Suddenly we reached the border stone, much sooner than I thought we would. That was it, suddenly we were in Norway, having walked the whole width of northern Sweden (minus my foot rest days) it felt like an incredible achievement.

We continued through the trees and noticed the meadow to our left  open out under the mountain. More reindeer! We stood and watched them as they watched us, entranced. They froze at first but then slowly continued grazing.

We decided to stop for an early lunch due to a very unsatisfying breakfast of oats and water. We nestled among the blueberries to watch the reindeer.
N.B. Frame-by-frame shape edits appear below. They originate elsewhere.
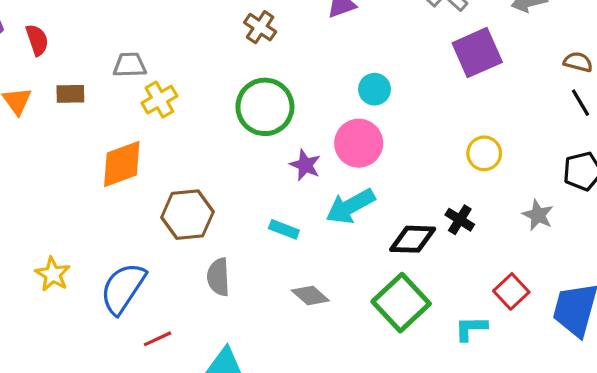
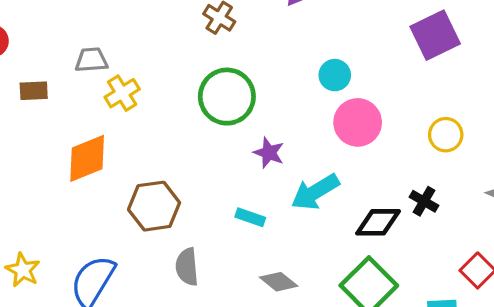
pink circle: (359, 143) -> (358, 122), moved

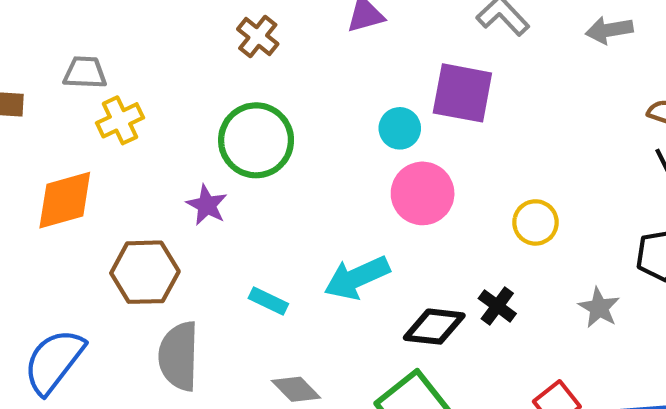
purple square: (435, 35) -> (462, 93), moved, turned 30
purple star: (269, 153) -> (207, 205), moved
gray semicircle: (187, 267) -> (179, 356), size x1.4

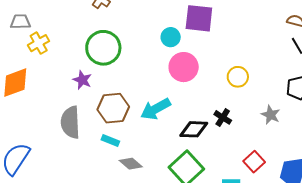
brown hexagon: (145, 272) -> (113, 108), moved
cyan rectangle: (268, 301) -> (110, 141), moved
gray semicircle: (179, 356) -> (70, 122), moved

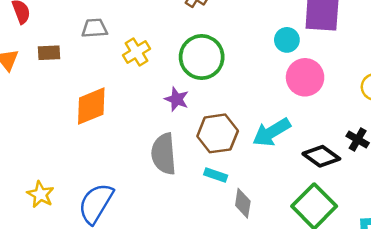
yellow cross: (39, 43) -> (136, 52), moved
black diamond: (194, 129) -> (321, 156), turned 36
gray diamond: (131, 164) -> (243, 203), turned 60

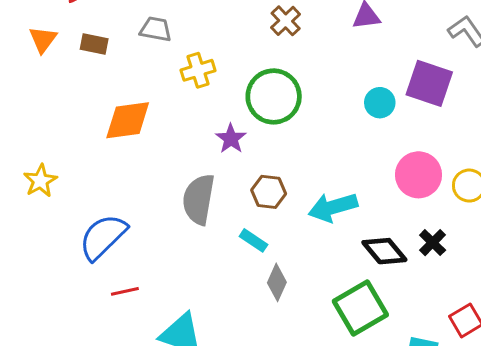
pink circle: (305, 77) -> (418, 175), moved
brown hexagon: (218, 133) -> (269, 192), size x0.7
yellow star: (40, 194) -> (40, 181), moved

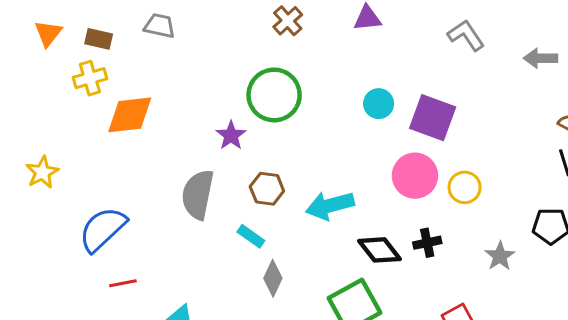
yellow cross: (198, 70) -> (90, 78), moved
purple square: (429, 83) -> (433, 118), moved
black cross: (433, 243) -> (427, 243), turned 32

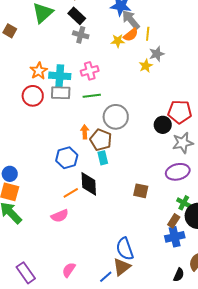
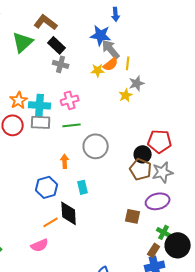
brown pentagon: (101, 140) -> (141, 169), moved
brown square: (141, 191) -> (133, 216), moved

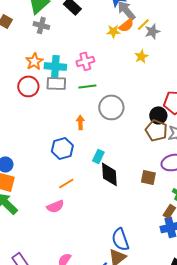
yellow line: (128, 63) -> (143, 24), turned 40
gray cross: (61, 64) -> (41, 25), moved
gray star: (137, 83) -> (152, 31), moved
cyan rectangle: (83, 187) -> (98, 156), moved, turned 40
black diamond: (69, 213) -> (109, 174), moved

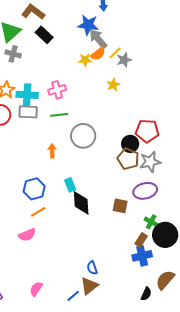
blue hexagon: (62, 148) -> (34, 189), moved
cyan rectangle: (98, 156) -> (70, 185), turned -48
blue semicircle: (120, 239) -> (92, 268), size x0.6

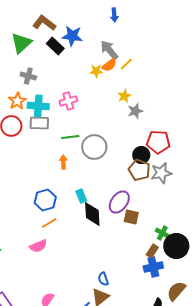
blue star: (88, 25) -> (72, 36), moved
gray cross: (13, 54) -> (28, 76), moved
gray star: (124, 60) -> (135, 111), moved
green line: (59, 115) -> (70, 137), moved
purple ellipse: (145, 191) -> (119, 202), moved, turned -40

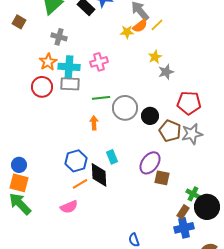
black circle: (141, 155) -> (150, 116), moved
black diamond: (92, 214) -> (99, 175), moved

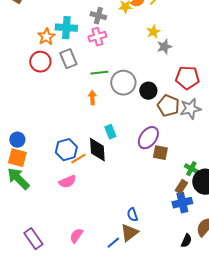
gray cross: (59, 37) -> (98, 16), moved
cyan cross: (69, 67) -> (66, 28), moved
gray rectangle: (70, 84) -> (68, 59), turned 66
blue hexagon: (76, 161) -> (66, 150), moved

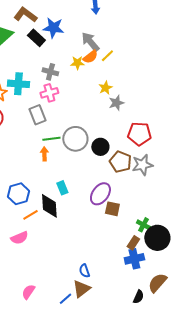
gray rectangle: (68, 59) -> (37, 115), moved
green line: (99, 73) -> (51, 139), moved
blue hexagon: (66, 150) -> (18, 194), moved

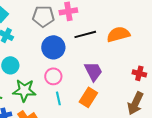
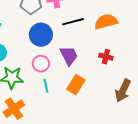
purple trapezoid: (93, 71) -> (69, 56), moved
red cross: (139, 73) -> (106, 57), moved

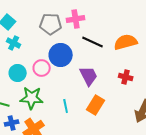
black line: (73, 22) -> (93, 42), turned 40
pink circle: (41, 64) -> (42, 68), moved

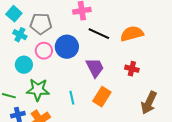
gray pentagon: (51, 24) -> (41, 24), moved
pink circle: (42, 68) -> (44, 51), moved

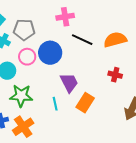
purple trapezoid: (95, 68) -> (69, 83), moved

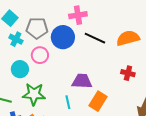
blue circle: (50, 53) -> (63, 37), moved
purple trapezoid: (69, 83) -> (82, 81), turned -60

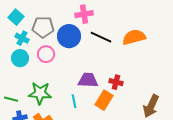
cyan circle: (20, 69) -> (20, 58), moved
red cross: (128, 73) -> (116, 82), moved

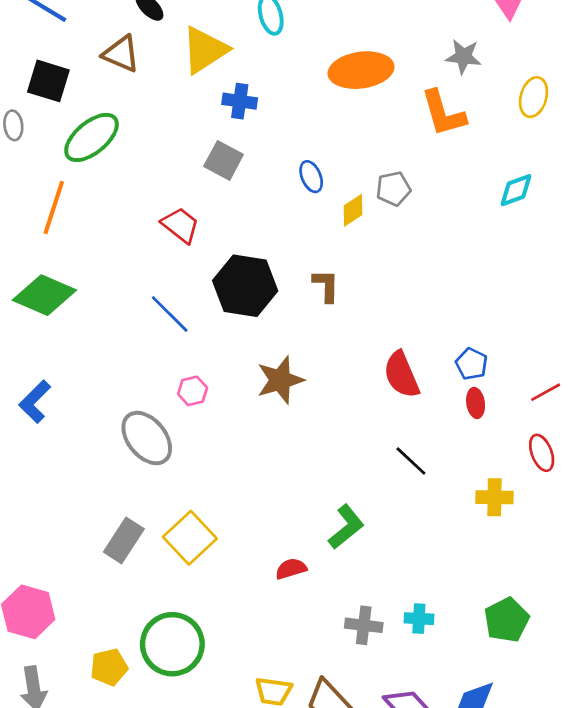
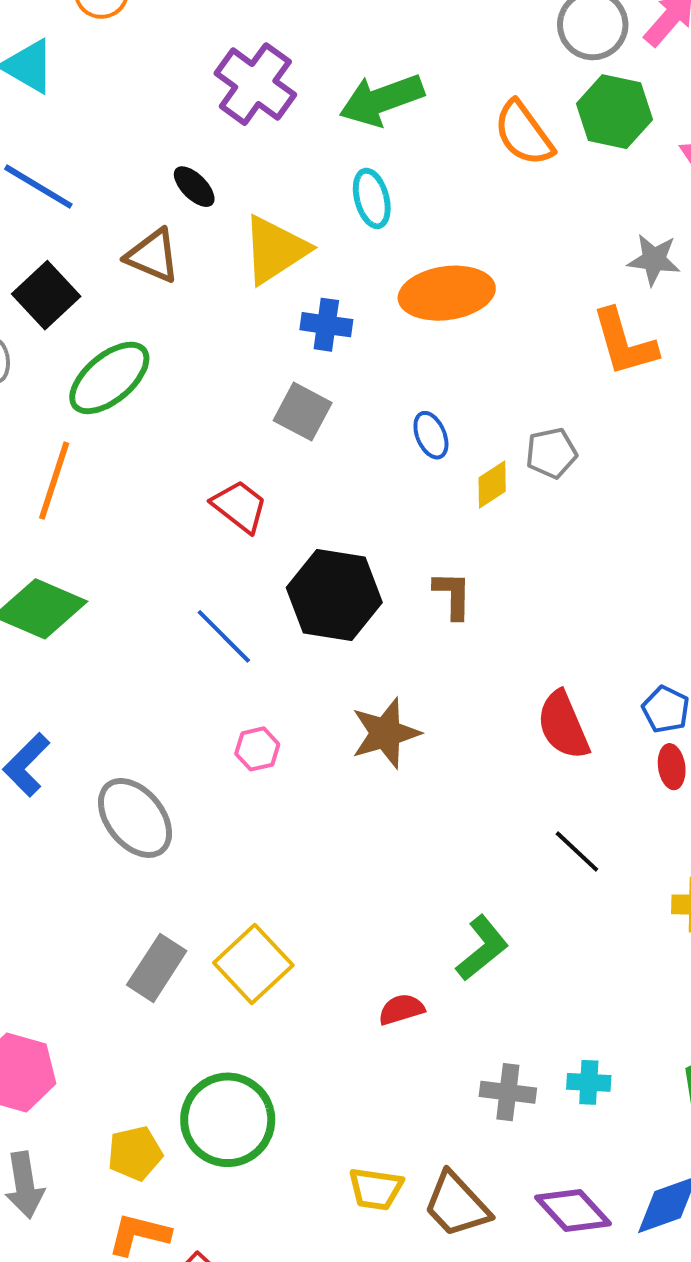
orange ellipse: (361, 70) -> (447, 293), moved
black square: (48, 81) -> (46, 295), turned 30
gray ellipse: (147, 438) -> (135, 818), moved

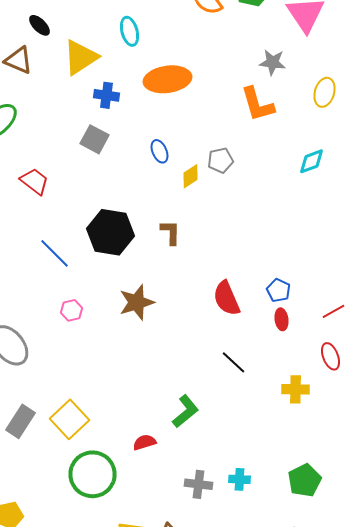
red trapezoid: (240, 506) -> (34, 181), moved
green circle: (228, 1120) -> (92, 474), moved

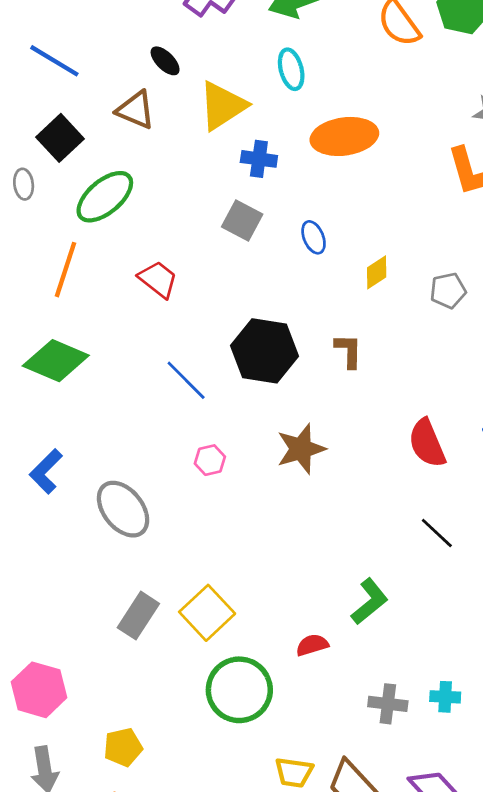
blue ellipse: (160, 151) -> (314, 237), moved
gray pentagon: (220, 160) -> (448, 291), moved

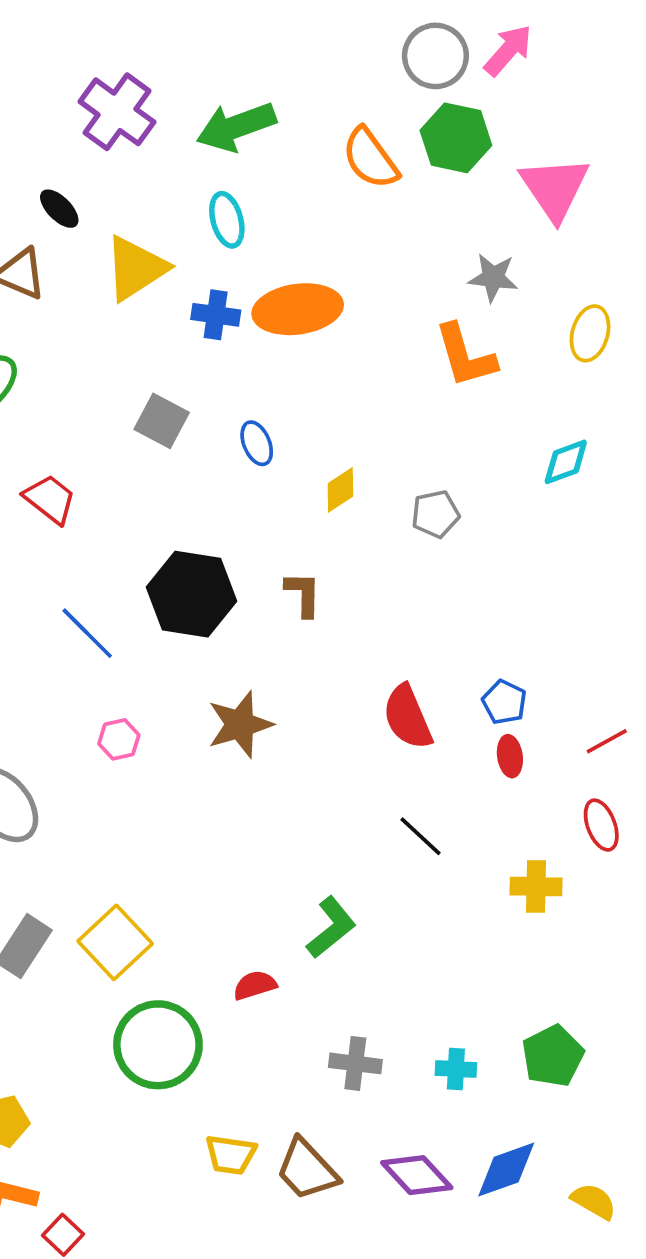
blue cross: (259, 159) -> (216, 315), moved
cyan cross: (445, 697) -> (456, 1069), moved

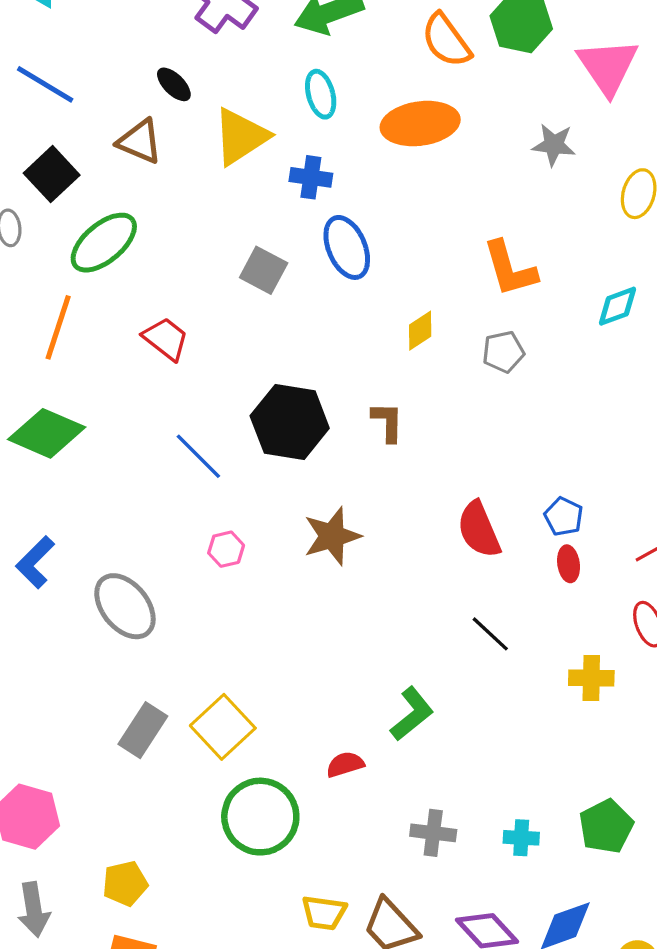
orange ellipse: (298, 309) -> (420, 124), moved
orange L-shape: (465, 356) -> (510, 269), moved
blue ellipse: (257, 443) -> (347, 247), moved, size x1.6

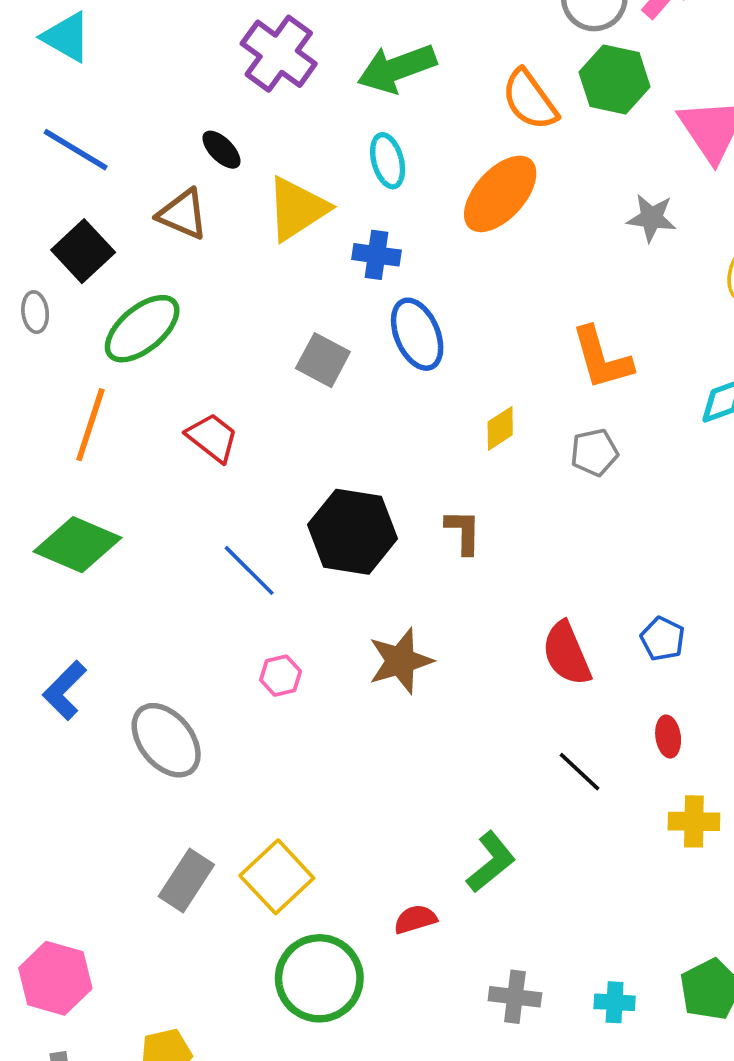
orange ellipse: (420, 124) -> (500, 194), turned -40
red ellipse: (569, 564) -> (668, 737), moved

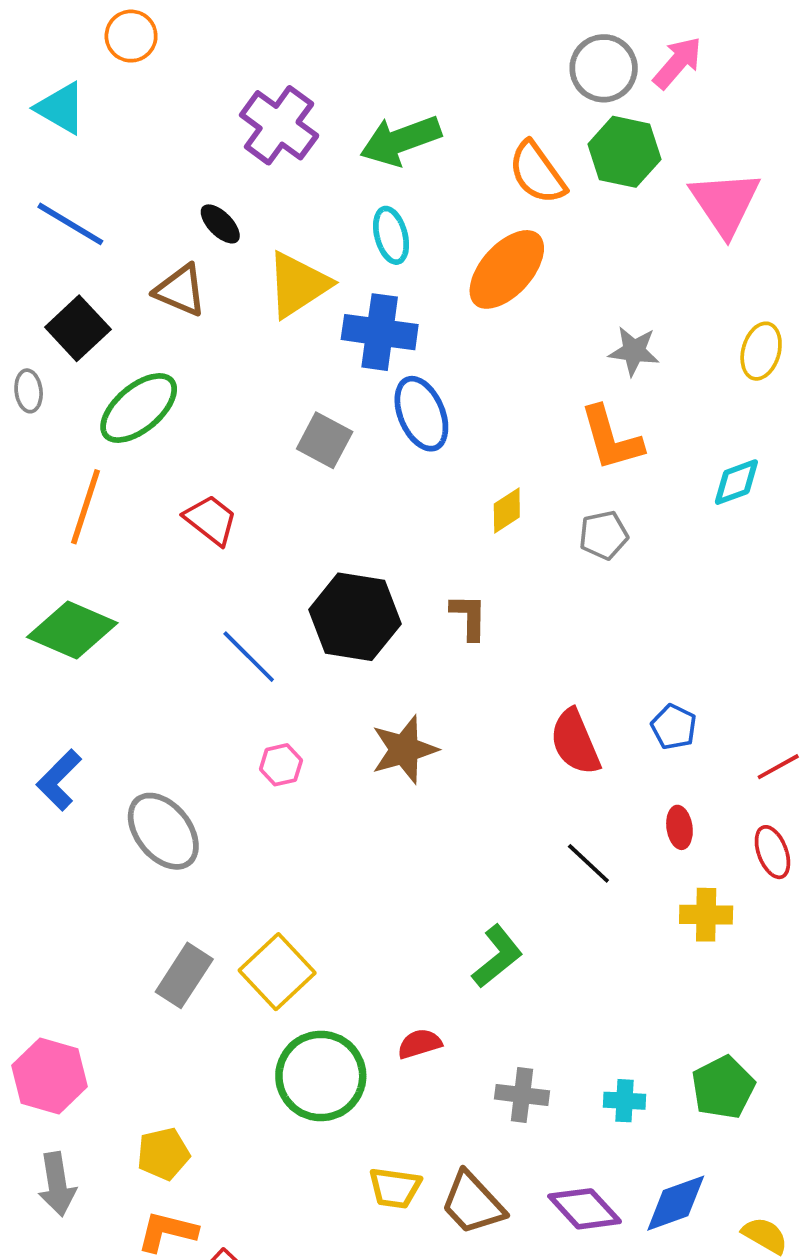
gray star: (651, 218) -> (634, 351), moved
blue cross: (377, 255) -> (380, 332), size x1.5
red semicircle: (415, 919) -> (419, 1044), moved

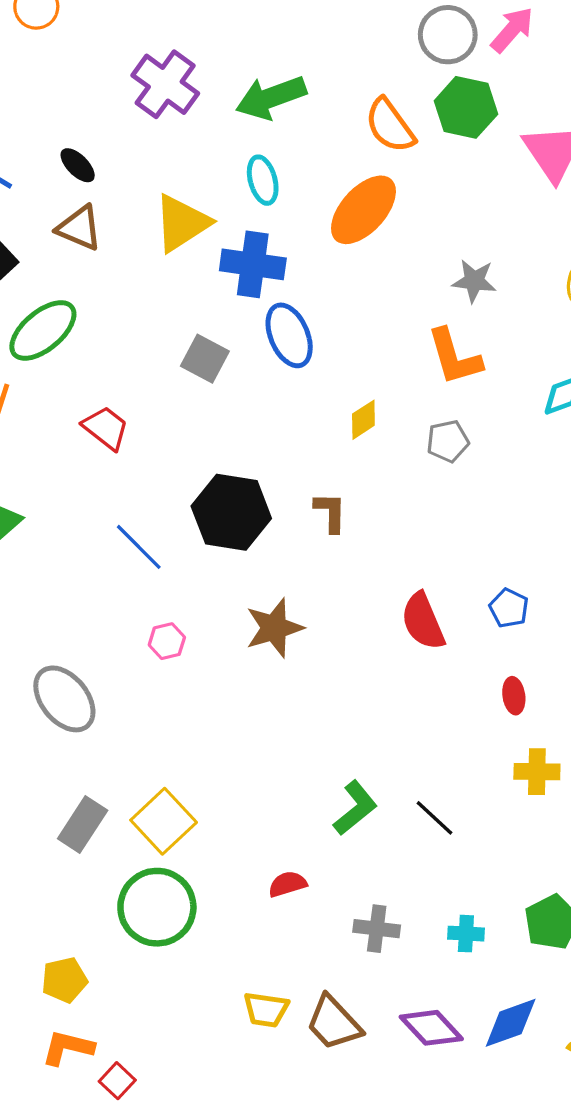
black ellipse: (220, 224) -> (78, 165), moved
black line: (588, 863) -> (435, 818), moved
green circle: (321, 1076) -> (157, 907), moved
At one point, one passed only a few meters away from us, not noticing we were there. Almost needed to pinch myself it was such a special moment.

After a lunch of dry freezed food, (which tastes amazing when you are hungry but you wouldn’t want to eat under any other conditions  – though I’m pretty impressed with the quality and lack of bad ingredients) we sat for a while enjoying the sunshine. We heard voices and thought it was hunters but then passed a torrent of Norwegian school children, maybe a hundred or more. Suddenly things didn’t feel so intimidatingly remote.

They were heading the same way. It did spoil the peacefulness for us a little but at the same time it was so nice to see kids enjoying themselves in nature, waving cheery hello’s at us.

We continued on knowing we would probably see them again during the day.

After this point the mountains really opened up. You felt very high but the climb was gradual and hardly noticeable. It’s nice to be rewarded with these kinds of views with a minimum amount of uphill struggle!

It was stunning up here with many peaks visible in the distance. I ate a blueberry from a plant on the plateau and it was the best I have ever tasted.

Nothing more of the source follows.